US Data Breaches Up 47% in 2008
The sad part about these statistics is that nothing much changed in 2008 over past years in terms of the type of victims and types of breaches committed. There were just more of them -- 47% more over 2007-- according to an annual study recently released by the Identity Theft Resource Center and reported by Finextra, a British financial industry newsletter.
The ITRC noted that the financial sector continued to be hit the most -- no surprises there -- but that government fell down to third place. The biggest source of breaches continued to be malware attacks, hacking and insider theft. Human error type breaches, such as loss of data on the move and accidental exposure, were down but still enough to be of concern.
Links to more reports, including the breach list and breach statistics, are on the ITRC site.
The ITRC noted that the financial sector continued to be hit the most -- no surprises there -- but that government fell down to third place. The biggest source of breaches continued to be malware attacks, hacking and insider theft. Human error type breaches, such as loss of data on the move and accidental exposure, were down but still enough to be of concern.

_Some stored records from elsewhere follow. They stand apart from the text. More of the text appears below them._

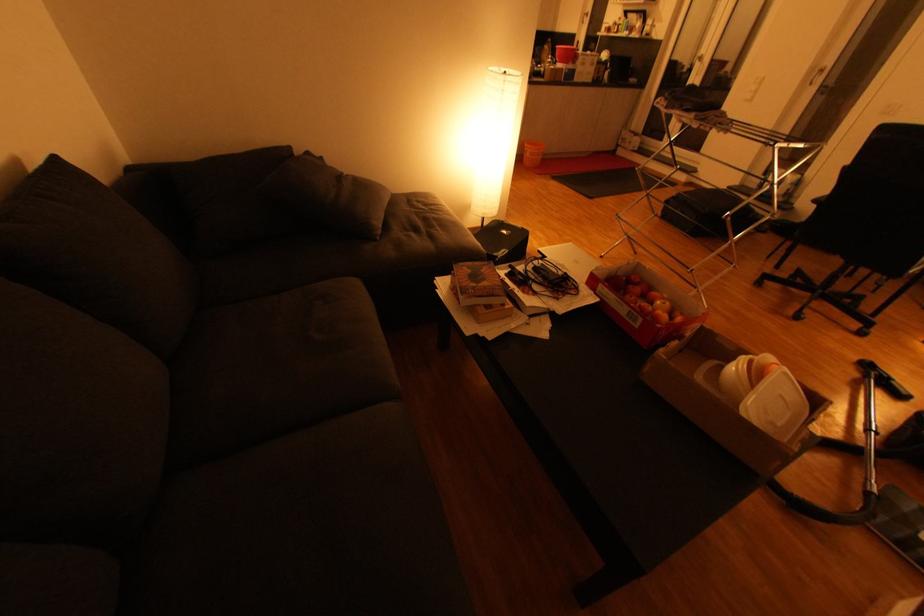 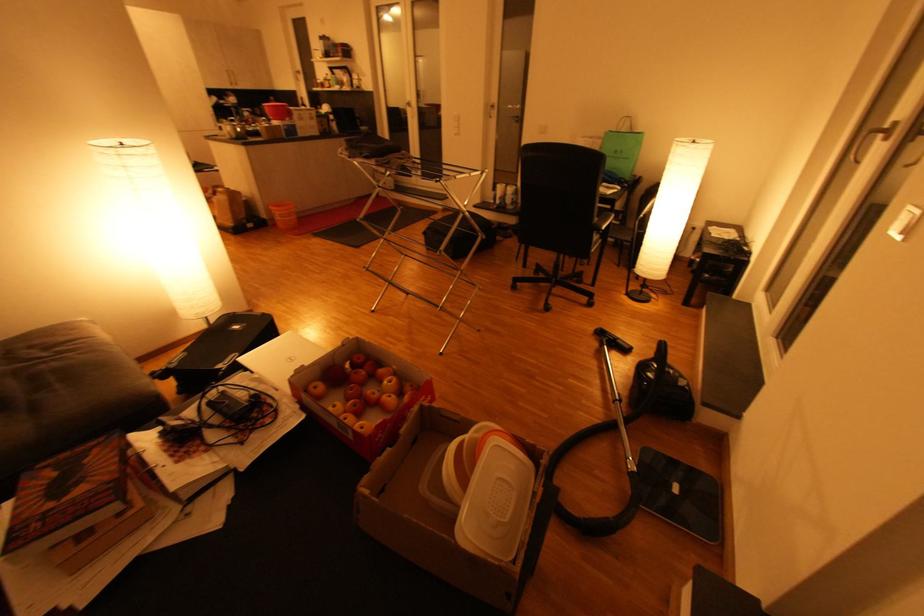 Locate, in the second image, the point that corresponds to pixel 771 277 in the first image.

(520, 281) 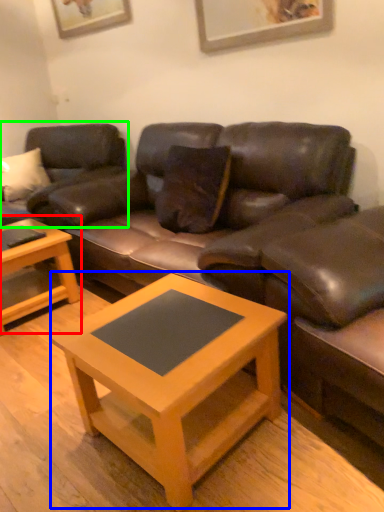 Question: Estimate the real-world distances between objects in this image. Which object is farther from coffee table (highlighted by a red box), coffee table (highlighted by a blue box) or studio couch (highlighted by a green box)?

Choices:
 (A) coffee table
 (B) studio couch

Answer: (A) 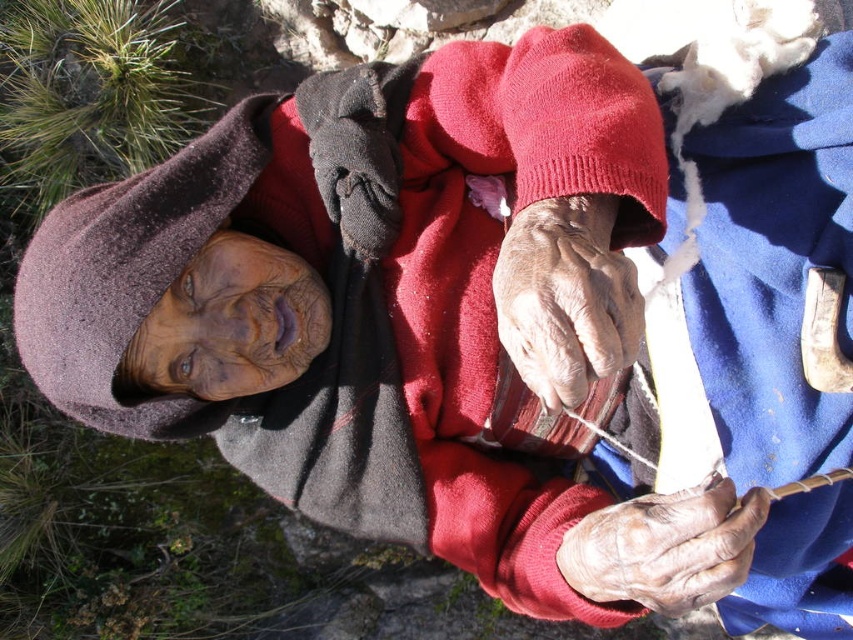 Does dry skin at center have a greater width compared to dry skin at lower right?

In fact, dry skin at center might be narrower than dry skin at lower right.

Consider the image. Is dry skin at center in front of dry skin at lower right?

Yes, dry skin at center is closer to the viewer.

Locate an element on the screen. dry skin at center is located at coordinates (566, 298). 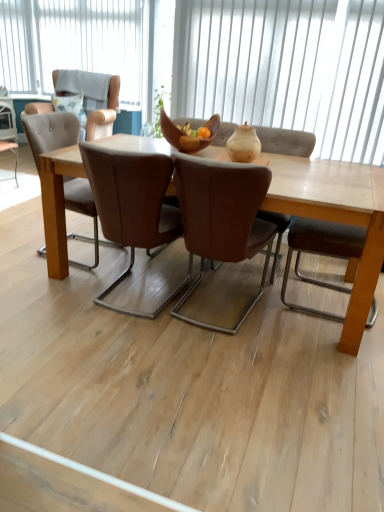 The height and width of the screenshot is (512, 384). I want to click on free space behind brown leather chair at center, which is counted as the 1th chair, starting from the right, so click(223, 267). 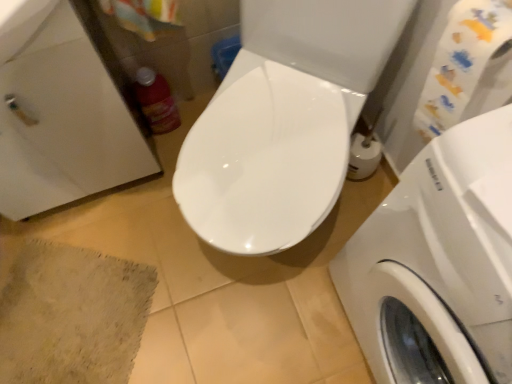 Question: In terms of size, does white glossy washing machine at right appear bigger or smaller than matte plastic bottle at left?

Choices:
 (A) small
 (B) big

Answer: (B)

Question: Does point 482,157 appear closer or farther from the camera than point 155,110?

Choices:
 (A) farther
 (B) closer

Answer: (B)

Question: Considering the real-world distances, which object is farthest from the matte plastic bottle at left?

Choices:
 (A) beige textured bath mat at lower left
 (B) white glossy sink at upper left
 (C) white glossy washing machine at right

Answer: (C)

Question: Which is nearer to the white glossy sink at upper left?

Choices:
 (A) matte plastic bottle at left
 (B) beige textured bath mat at lower left
 (C) white glossy washing machine at right

Answer: (A) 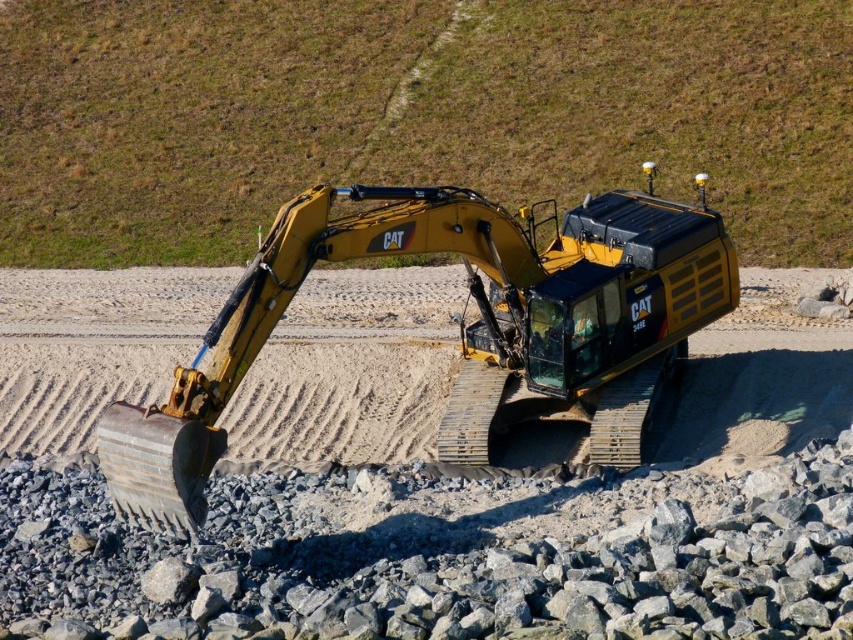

Links to more reports, including the breach list and breach statistics, are on the ITRC site.
2 Comments:
To prevent breaches from occurring, there’s been an exciting development called Format-Preserving Encryption (FPE) that makes it easy for organizations to protect information at the data-level as it’s collected, used and stored in databases and applications, and no matter where it goes. Here’s a link for more information, which might be of interest, including how it works: http://www.voltage.com/technology/Technology_FormatPreservingEncryption.htm
Yeah, I noticed the same thing when I was checking out the stats earlier this week. The problem is only getting worse.
Human error and data loss are still significant, but the big problem -- targeted hacker attacks, are still a priority threat.